Probabilmente il piano sequenza più bello del cinema di Lisandro Alonso, e uno dei più importanti nella storia del cinema recente: in Liverpool (2008), il protagonista, Farrel, laconico e in preda a un’inerzia trasparente, come soporifera (dell’immagine, l’immagine di lui fagocitata da questo tempo materiale e diafano che si dipana, si addensa sullo schermo), nel tragitto che lo porta da un cargo appena attraccato fino alle plaghe innevate, remote della Terra del fuoco, a ritrovare (a riperdere) madre e figlia, si ritrova sul rimorchio di un camion insieme a dei tronchi d’albero.

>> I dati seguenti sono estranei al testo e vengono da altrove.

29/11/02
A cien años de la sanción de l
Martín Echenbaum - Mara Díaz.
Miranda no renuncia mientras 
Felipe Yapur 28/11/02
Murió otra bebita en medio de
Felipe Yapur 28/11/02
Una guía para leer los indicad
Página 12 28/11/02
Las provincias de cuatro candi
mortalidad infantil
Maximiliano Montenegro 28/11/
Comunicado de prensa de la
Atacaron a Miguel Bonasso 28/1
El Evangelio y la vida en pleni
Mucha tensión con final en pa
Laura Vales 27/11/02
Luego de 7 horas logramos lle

E lì, per tutto il tempo in cui, senza stacchi, la macchina da presa inquadra intrichi d’alberi ai bordi della strada e una sequela di nevai – o è forse questo panorama a invadere lo sguardo, a impossessarsi dell’essere della lente – accade qualcosa di elementare e stupefacente, che riguarda l’elemento primevo, l’essenza stessa del cinema: le forze cinematografiche, trasparenti, sfatte, che tramano sullo sfondo del quadro, arrivate dall’iperuranio del fuori-campo; il principio stesso del moto; ciò che inscrive nottetempo lo spazio-tempo; sopravanzano nel quadro – condotti dal moto stesso del camion – facendosi inerzia di bianco scialbo, di un verdognolo vegetativo, intricato; qualcosa che non è più, non è ancora forma fatta, piuttosto un’astrazione, un intervallo tra l’invisibile e il visto, prima di farsi forma, sagome di cose e persone.

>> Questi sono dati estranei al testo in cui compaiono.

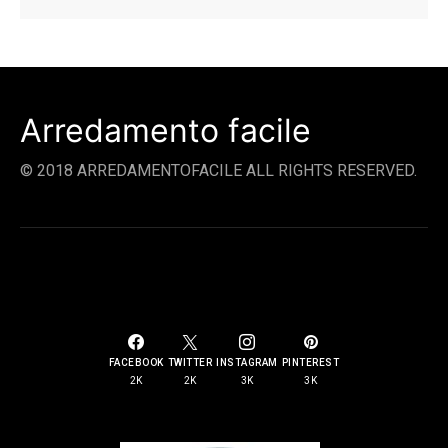
Arredamento facile
© 2018 ARREDAMENTOFACILE ALL RIGHTS RESERVED.
SOCIAL LINKS
FACEBOOK
TWITTER
INSTAGRAM
PINTEREST
2K
2K
3K
3K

È L’ESPOSIZIONE, nuda, impudica, di questo processo, dell’intervallo entro cui le forze si fanno forme, cose dell’immagine, che è il centro, il fuoco del cinema di Alonso, un cinema sempre a fuoco, in profondità di campo, sguardo spalancato sulla nitida estensione dell’ontologia colta nel suo farsi; e che si fa segno (prima di farsi sogno in Jauja, cioè segno di un segno), già dal suo esordio, il cortometraggio Dos en la veranda.
Liverpool sarà in programma, in prima visione tv, nella notte di «Fuori Orario» del 25 marzo all’1.45, occasione per contemplare questo «tutto» che dà l’impressione di essere «nulla» (con la sua trama inesistente) e che deriva, flaubertianamente, dal regista che si annulla, esercita la propria prerogativa di autore, annullandosi, annettendosi nell’inerzia densa e nell’evidenza delle cose. Talmente evidenti, dilatato il loro tempo di esposizione, da suonare psichedeliche, ipnotiche (le musiche dei Flormaleva sui titoli di testa non commentano ma fanno la sequenza, l’evento, una delle oggettive vicende del panorama cinematografico), sempre inscritte, sobillate dalle forze che fanno brulicare questa materia iconografica. È il suo brulicare che si fa segno, che fa il segno, il cinema: non è cinema realistico – non conta il referente fuori – ma metafisico, che attinge in continuazione da sé, dal proprio repertorio di segni. Perciò la svolta onirica di Jauja, il solido spaesamento condotto dal segno elevato a sogno, era già in nuce in Liverpool, ma ancor prima, in quel capolavoro di sostanziali apparenze che è Fantasma, e ancor prima: non è che quella che Derrida chiama «un’apparenza di carne».